BOOK & BLOG
March 21, 2010
Books of the Week
On my trip to Europe I carried my husband’s Kindle, because I thought if ever there was an occasion I didn’t want to carry bulky books, this was it. I was absolutely right, and no matter what your issues with the Kindle, it’s really great to pop in your purse for travel. Of course, in Europe you have to carry an adapter along with the charging card, but it doesn’t need to charge that much, which is also a great thing.
It seemed like a good time to reacquaint myself with some old friends. I read three Spenser novels by the late, great, Robert B. Parker. For those of you who haven’t read Parker (which I can scarcely believe) you have a goldmine at your feet. In his long career, Parker wrote upwards of forty novels, I believe. I haven’t read his westerns, but I have read his mystery-based Spenser books and his Jesse Stone books. I was sad to hear that he died at his desk a few short weeks ago. Parker’s early Spenser novels are a necessary read to any student of the private eye genre, since Parker practically wrote the rule book single-handed. I read three of his books I hadn’t read before, and they were lesser Spenser novels, but even the lesser Spensers are worth reading. Parker’s hand with dialogue was wonderful, his capturing of the friendship between two men, the gunman Hawk and the private eye Spenser, is moving, and only the running admiring commentary by Spenser’s irritating girlfriend Susan Silverman registers as a fly in this ointment.
I’m a Stranger Here Myself is Bill Bryson’s commentary on returning the US after living in Britain for many years. Bryson is always funny, always perceptive, and he always makes me laugh. His book about walking the Appalachian Trail remains one of my favorites. True to form, Stranger made me laugh out loud even when I was jet-lagged and sitting two seats away from a crazy man on the long flight back to the U.S. Bryson will cheer you up any time you read him.
Dean Koontz does follow a general formula in many of his books the decent hero, the decent heroine, their amazing meeting, the forces of evil spread out against them. The Good Guy, I won’t try to kid you, contains all these elements. But there’s a reason Koontz is a best-selling author. He can write suspense like nobody else. I’ll never forget how hard it was to breath when I read Intensity, and though The Good Guy may not be quite as well, intense it’s pretty breathtaking.
Before I say anything else about our trip to Europe, I want to give kudos to Paula, my friend and my assistant, for working so hard to make the whole expedition happen, for doing all the research necessary to prepare us for this outing, and for hanging in there during the whole trip. I really don’t think I could have done it without her.
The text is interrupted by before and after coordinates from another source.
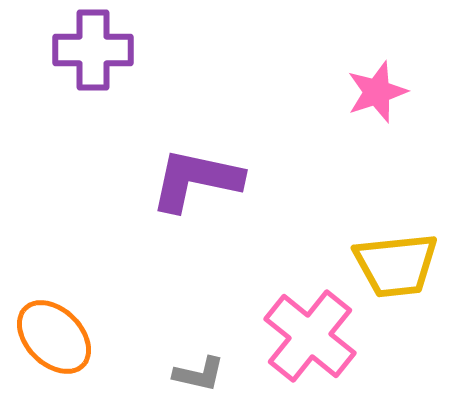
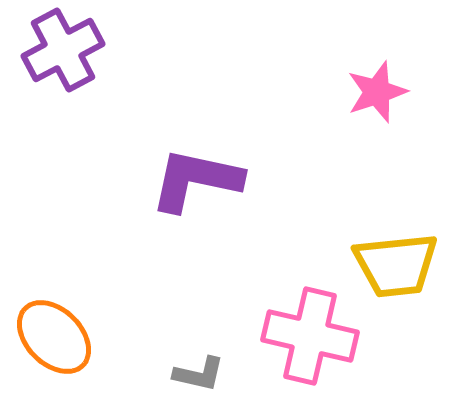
purple cross: moved 30 px left; rotated 28 degrees counterclockwise
pink cross: rotated 26 degrees counterclockwise
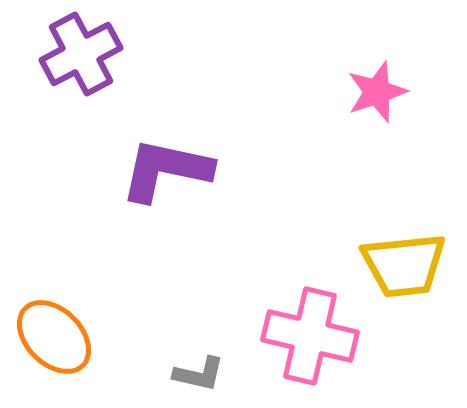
purple cross: moved 18 px right, 4 px down
purple L-shape: moved 30 px left, 10 px up
yellow trapezoid: moved 8 px right
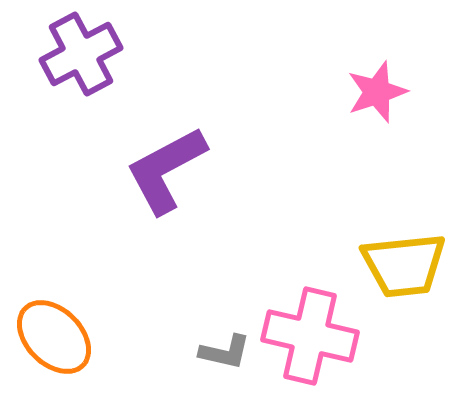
purple L-shape: rotated 40 degrees counterclockwise
gray L-shape: moved 26 px right, 22 px up
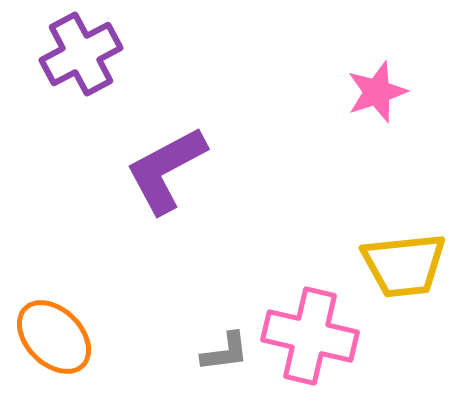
gray L-shape: rotated 20 degrees counterclockwise
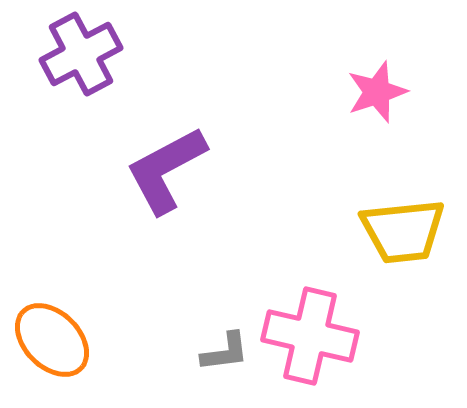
yellow trapezoid: moved 1 px left, 34 px up
orange ellipse: moved 2 px left, 3 px down
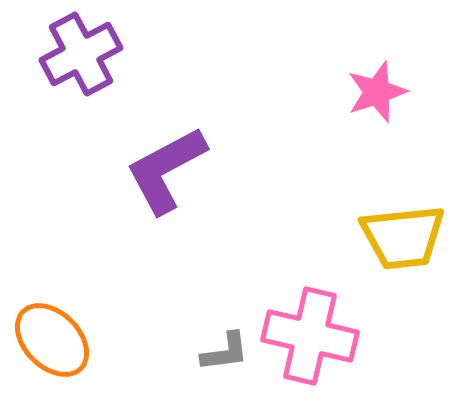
yellow trapezoid: moved 6 px down
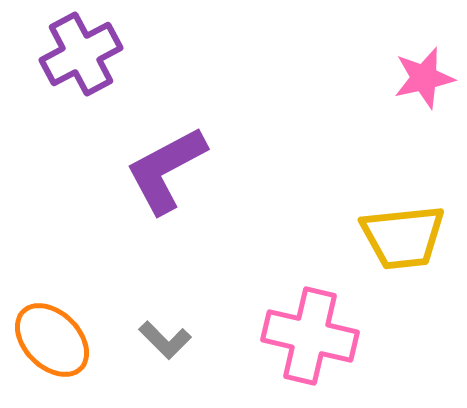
pink star: moved 47 px right, 14 px up; rotated 6 degrees clockwise
gray L-shape: moved 60 px left, 12 px up; rotated 52 degrees clockwise
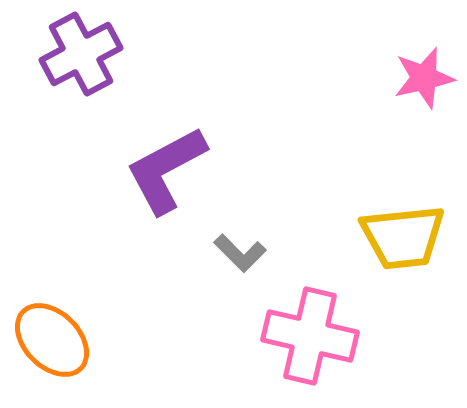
gray L-shape: moved 75 px right, 87 px up
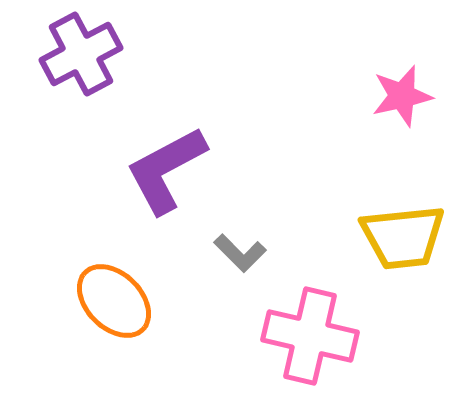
pink star: moved 22 px left, 18 px down
orange ellipse: moved 62 px right, 39 px up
She really deserves a public pat on the back . . . especially since she had to sit by the crazy guy on the way back. Oh well! It was only ten hours or so, Paula!
I was busiest in Rome, which was our first big stop. My Italian publisher, Fazi, made great use of my time, which I expected. The wonderful Paola, my publicist there, gave us a two-hour tour of Rome in a taxi and on foot, so Paula and I got to see the Coliseum, the Pantheon, and many plazas, all of which featured some great statuary. Paula kept a list. I just looked. We talked to many delightful people, and I really enjoyed meeting radio personality Rosaria Renna and her husband George. An unexpected treasure was our interpreter, Thomas Fazi, son of the publisher, who was not only great at his job, but unexpectedly entertaining as well.
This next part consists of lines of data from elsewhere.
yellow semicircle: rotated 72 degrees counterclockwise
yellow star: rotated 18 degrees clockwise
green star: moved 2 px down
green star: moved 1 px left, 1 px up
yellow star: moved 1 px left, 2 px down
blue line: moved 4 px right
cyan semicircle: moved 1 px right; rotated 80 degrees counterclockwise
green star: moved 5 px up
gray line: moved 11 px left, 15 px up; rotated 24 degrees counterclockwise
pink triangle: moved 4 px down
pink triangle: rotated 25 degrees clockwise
We stayed in a hotel famous for being a writer’s hangout, Hotel Locarno. This consisted of a reception area (with the classic pigeonholes for the real keys, and a high desk), a dining room and bar, a lovely courtyard, then the actual building with the rooms. Paula and I had adjoining rooms, and the decorating style was unusual to our eyes. Also, here we first encountered an energy saving method that we found was usual in Europe. None of the power in the room would work unless your key was inserted in a slot by the door. So you couldn’t leave your lights on. We were surprised but had to acknowledge that this is a very practical way to conserve energy.
I spent most of my time in the Locarno’s dining room/bar. Before you laugh, let me tell you that this is where I had most of my interviews, and that one day I had thirteen scheduled back to back. Though many Italians speak excellent English, Thomas was a huge asset, and I can’t tell you how reassuring it was to have him there. Paola, too, was ready to greet every journalist, introduce the writer to me, and then usher them out when it was time for them to yield to another interviewer. I would have gone nuts, having to listen to me answer the same questions over and over, but Paola and Thomas were game. I think Thomas could have done the interview himself by the third or fourth go-round.
The event at Shan Go, a nightclub taken over for the evening, went quite well, I thought. Rosaria was there to introduce me, and the dj was sensitive enough to play American songs like “Born in the USA” and “Spirit in the Sky,” so the crowd got to hear Paula and me belt it out. There was something very weird and wonderful about hearing “Spirit in the Sky” in a nightclub in Italy.
The food and hospitality were first rate in Rome, which you might expect.